Task goal:
Which lines in the data below contain the word "Pranav"? Pull each of them out.

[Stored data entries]
- Opening Delimiter -

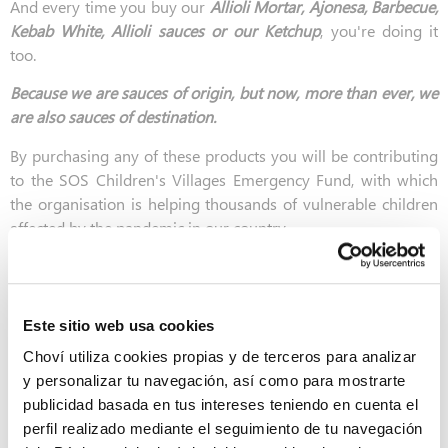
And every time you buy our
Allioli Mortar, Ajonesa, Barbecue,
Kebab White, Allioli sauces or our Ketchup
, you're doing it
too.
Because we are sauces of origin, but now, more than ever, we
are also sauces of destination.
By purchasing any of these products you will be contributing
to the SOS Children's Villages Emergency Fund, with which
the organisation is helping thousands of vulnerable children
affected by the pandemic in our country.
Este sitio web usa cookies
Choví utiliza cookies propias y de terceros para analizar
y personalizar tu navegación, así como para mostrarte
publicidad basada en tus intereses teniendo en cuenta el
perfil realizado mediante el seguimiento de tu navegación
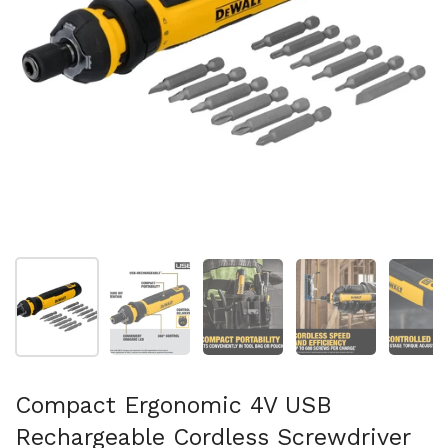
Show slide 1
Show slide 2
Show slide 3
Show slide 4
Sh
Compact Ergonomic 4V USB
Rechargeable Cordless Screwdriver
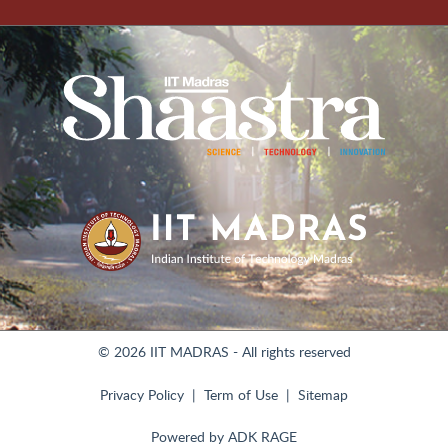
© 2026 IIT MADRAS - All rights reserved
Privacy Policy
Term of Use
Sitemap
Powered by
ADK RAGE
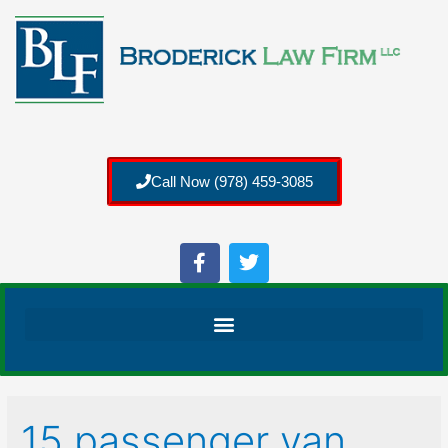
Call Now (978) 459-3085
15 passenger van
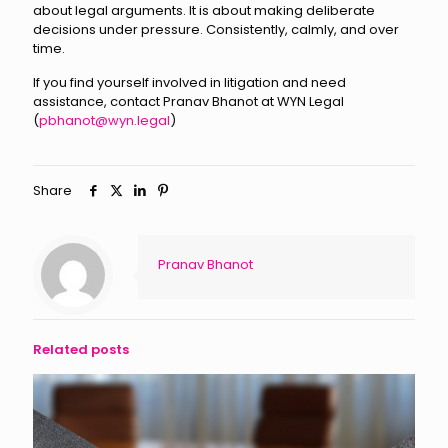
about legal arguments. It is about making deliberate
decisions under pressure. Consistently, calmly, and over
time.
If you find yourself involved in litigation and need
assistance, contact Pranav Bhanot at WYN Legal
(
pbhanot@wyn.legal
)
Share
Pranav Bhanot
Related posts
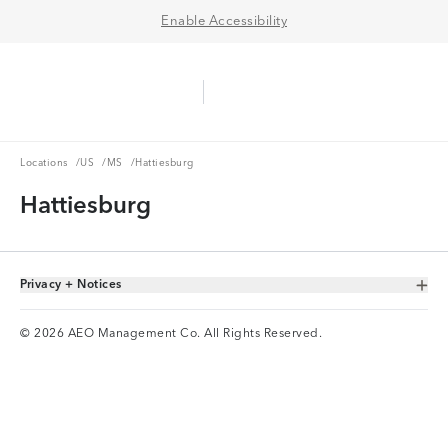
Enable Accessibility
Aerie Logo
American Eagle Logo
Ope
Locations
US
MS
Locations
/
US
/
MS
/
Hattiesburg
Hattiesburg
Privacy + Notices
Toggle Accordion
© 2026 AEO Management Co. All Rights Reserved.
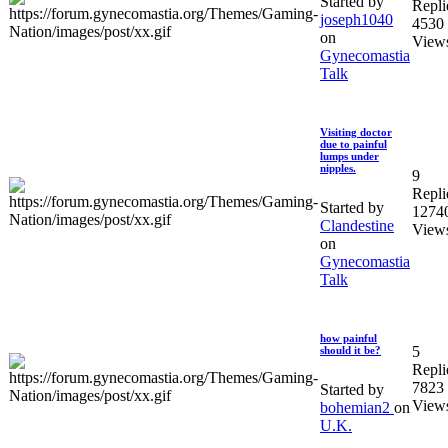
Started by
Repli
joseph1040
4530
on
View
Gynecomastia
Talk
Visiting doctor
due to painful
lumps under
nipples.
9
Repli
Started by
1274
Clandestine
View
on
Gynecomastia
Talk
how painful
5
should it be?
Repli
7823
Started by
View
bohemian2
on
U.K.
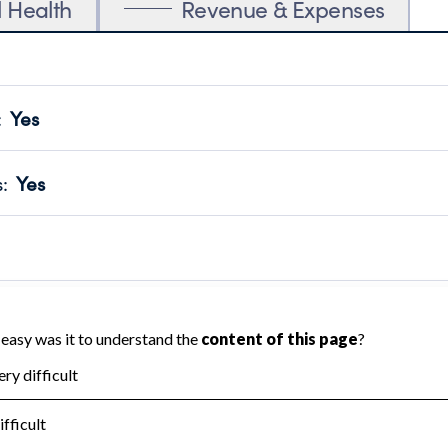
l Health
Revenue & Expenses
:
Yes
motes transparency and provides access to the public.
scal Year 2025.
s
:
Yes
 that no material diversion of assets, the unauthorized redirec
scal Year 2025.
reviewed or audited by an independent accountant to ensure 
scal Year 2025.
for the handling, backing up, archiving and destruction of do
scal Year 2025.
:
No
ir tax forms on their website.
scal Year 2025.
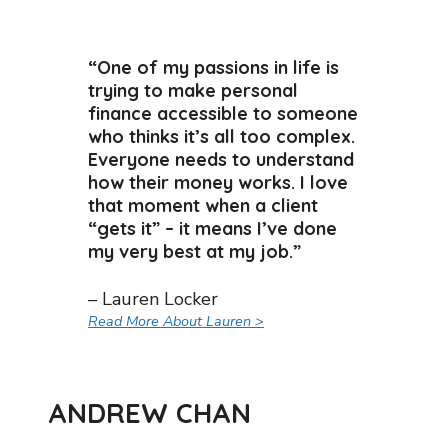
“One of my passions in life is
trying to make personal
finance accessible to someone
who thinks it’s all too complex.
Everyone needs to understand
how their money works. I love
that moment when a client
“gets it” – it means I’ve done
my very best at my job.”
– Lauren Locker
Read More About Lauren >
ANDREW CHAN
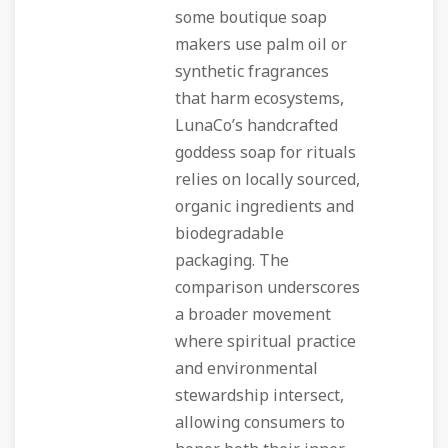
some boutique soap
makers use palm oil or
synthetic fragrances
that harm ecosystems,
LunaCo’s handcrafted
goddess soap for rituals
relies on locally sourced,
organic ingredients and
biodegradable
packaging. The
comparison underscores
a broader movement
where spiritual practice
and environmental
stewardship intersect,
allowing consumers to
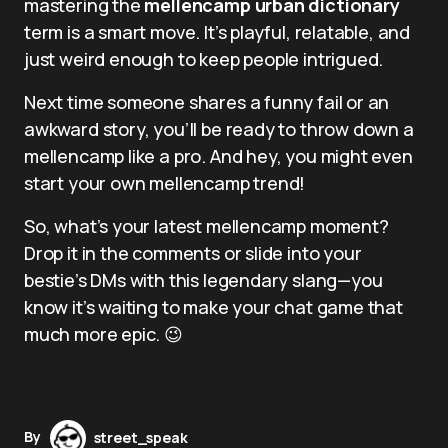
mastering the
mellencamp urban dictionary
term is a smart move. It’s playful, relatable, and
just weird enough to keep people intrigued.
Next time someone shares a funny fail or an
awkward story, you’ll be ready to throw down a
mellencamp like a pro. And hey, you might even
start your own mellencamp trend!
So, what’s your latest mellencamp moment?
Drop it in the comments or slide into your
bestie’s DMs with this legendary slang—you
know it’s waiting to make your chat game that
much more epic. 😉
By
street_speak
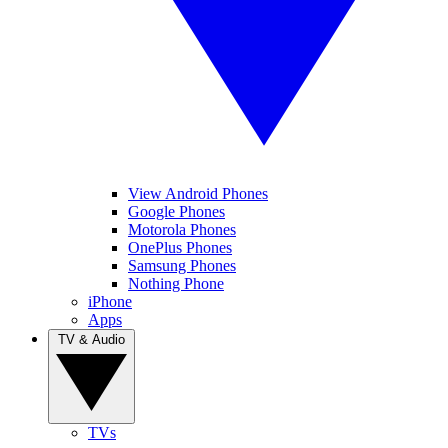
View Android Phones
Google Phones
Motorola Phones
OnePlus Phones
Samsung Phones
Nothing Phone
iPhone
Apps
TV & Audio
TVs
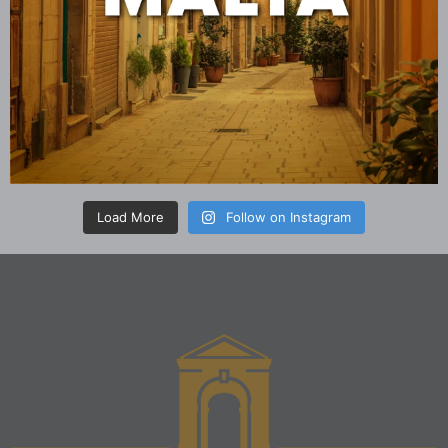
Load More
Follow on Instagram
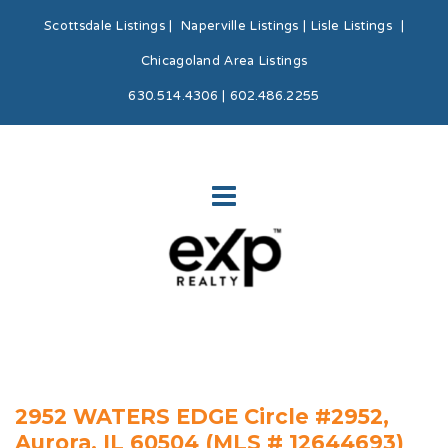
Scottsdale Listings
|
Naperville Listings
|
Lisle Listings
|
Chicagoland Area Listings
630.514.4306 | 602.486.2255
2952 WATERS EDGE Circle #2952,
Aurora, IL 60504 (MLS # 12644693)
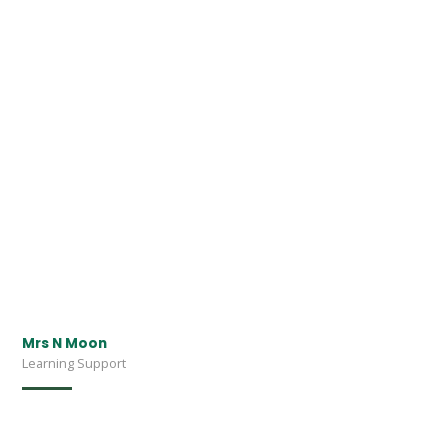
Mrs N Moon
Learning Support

- Closing Delimiter -
- Opening Delimiter -

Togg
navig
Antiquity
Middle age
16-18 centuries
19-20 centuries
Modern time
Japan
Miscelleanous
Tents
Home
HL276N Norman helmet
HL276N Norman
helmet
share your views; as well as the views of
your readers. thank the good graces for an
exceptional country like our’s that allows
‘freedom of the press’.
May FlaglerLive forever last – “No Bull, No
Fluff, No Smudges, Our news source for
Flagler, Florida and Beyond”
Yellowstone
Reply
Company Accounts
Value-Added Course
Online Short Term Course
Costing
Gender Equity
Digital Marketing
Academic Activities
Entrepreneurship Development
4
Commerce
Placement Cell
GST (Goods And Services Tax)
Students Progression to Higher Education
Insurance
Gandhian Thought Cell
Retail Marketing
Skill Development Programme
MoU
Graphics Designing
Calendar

- Closing Delimiter -
- Opening Delimiter -

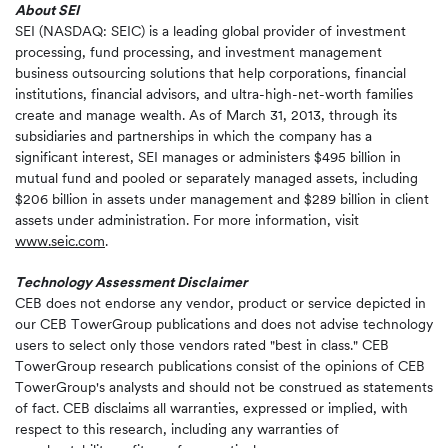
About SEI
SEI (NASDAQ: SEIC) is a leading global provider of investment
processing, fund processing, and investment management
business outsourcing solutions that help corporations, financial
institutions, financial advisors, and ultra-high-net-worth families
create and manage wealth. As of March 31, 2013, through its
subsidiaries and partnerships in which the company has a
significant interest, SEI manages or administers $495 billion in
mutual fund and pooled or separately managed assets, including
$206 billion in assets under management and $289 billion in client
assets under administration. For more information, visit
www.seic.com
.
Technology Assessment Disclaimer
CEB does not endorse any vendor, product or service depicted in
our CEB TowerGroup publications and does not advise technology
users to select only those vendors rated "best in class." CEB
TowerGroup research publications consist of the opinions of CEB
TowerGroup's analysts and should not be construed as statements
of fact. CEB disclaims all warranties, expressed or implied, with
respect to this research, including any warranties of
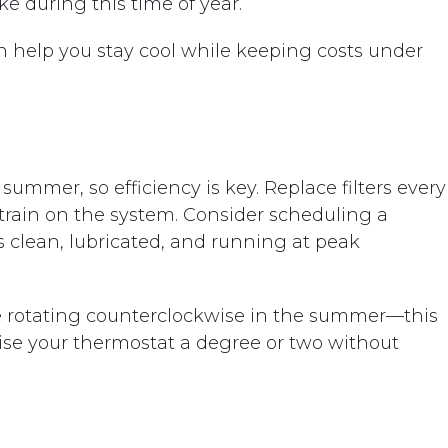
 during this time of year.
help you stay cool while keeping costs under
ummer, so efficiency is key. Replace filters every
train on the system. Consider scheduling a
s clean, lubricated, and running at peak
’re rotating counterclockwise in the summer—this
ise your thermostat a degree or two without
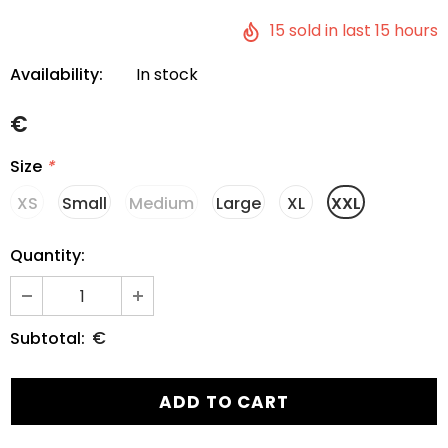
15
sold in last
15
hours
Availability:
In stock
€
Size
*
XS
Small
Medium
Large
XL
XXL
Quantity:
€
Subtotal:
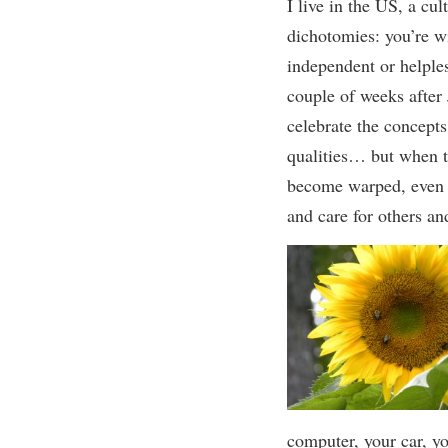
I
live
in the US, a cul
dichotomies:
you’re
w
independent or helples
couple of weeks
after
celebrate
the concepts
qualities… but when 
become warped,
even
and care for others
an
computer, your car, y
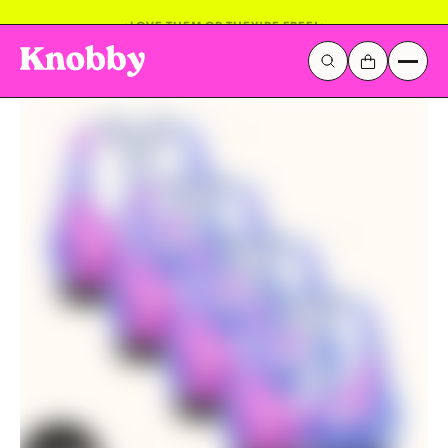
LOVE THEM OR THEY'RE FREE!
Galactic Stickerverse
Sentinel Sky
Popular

- Closing Delimiter -

Answer:
assistance, contact Pranav Bhanot at WYN Legal
Pranav Bhanot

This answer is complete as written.